Hasil uji coba penerapan kriteria dan indikator keberhasilan rehabilitasi untuk pelepasliaran tersebut di atas telah dilakukan terhadap 12 ekor elang jawa dengan hasil sembilan ekor sukses melewati enam tahapan dan telah dilepasliarkan, satu ekor melewati lima tahapan namun belum siap dilepasliarkan dan dua ekor melewati dua tahapan namun tidak dilanjutkan proses rehabilitasinya karena cacat permanen pada sayap. Hal ini menunjukkan bahwa kriteria dan indikator yang disusun telah berhasil diuji coba dengan baik dan dapat digunakan sebagai acuan dalam menyusun pedoman rehabilitasi untuk pelepasliaran elang jawa di Indonesia.
Acuan pengambilan keputusan untuk penetapan standar keberhasilan rehabilitasi untuk pelepasliaran elang jawa menggunakan pendekatan pohon keputusan (Decision tree). Berdasarkan hasil penelitian, diketahui bahwa dengan mengacu pada kriteria dan indikator yang telah disusun, maka pohon keputusan yang disusun sebagai acuan pengambilan keputusan berakhir pada tiga pilihan keputusan, yaitu 1) elang jawa dilepasliarkan, 2) elang jawa ditempatkan pada fasilitas khusus/kandang edukasi, diserahkan ke lembaga konservasi umum atau dijadikan sebagai objek penelitian di lemabaga penelitian atau perguruan tinggi dan, 3) elang jawa di eutanasia dengan prosedur yang tepat. Pohon keputuan yang disusun ini telah memberikan kemudahan dalam membuat alur tahapan rehabilitasi dan menyederhanakan dalam pengambilan keputusan. Kriteria dan indikator dan pohon keputusan yang disusun telah meningkatkan potensi jumlah dan mempercepat proses dan keberhasilan rehabilitasi untuk pelepasliaran elang jawa.

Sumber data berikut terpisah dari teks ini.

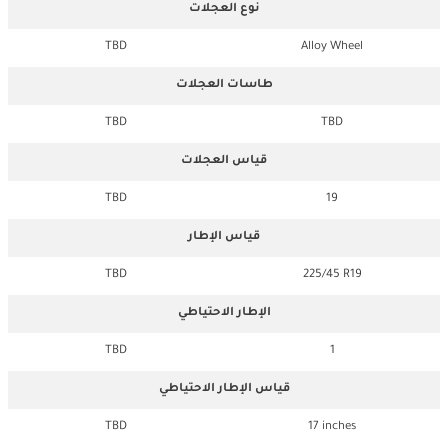
نوع العجلات
TBD
Alloy Wheel
طاسات العجلات
TBD
TBD
قياس العجلات
TBD
19
قياس الإطار
TBD
225/45 R19
الإطار الاحتياطي
TBD
1
قياس الإطار الاحتياطي
TBD
17 inches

Penelitian ini telah memberikan implikasi positif terhadap keberhasilan rehabilitasi untuk pelepasliaran elang jawa, antara lain: 1) meningkatkan keberhasilan rehabilitasi dan potensi jumlah elang jawa yang dilepasliarkan, 2) meningkatkan kompetensi pengelola pusat rehabilitasi untuk pelepasliaran elang jawa, dan 3) meningkatkan efisiensi biaya rehabilitasi untuk pelepasliaran elang jawa.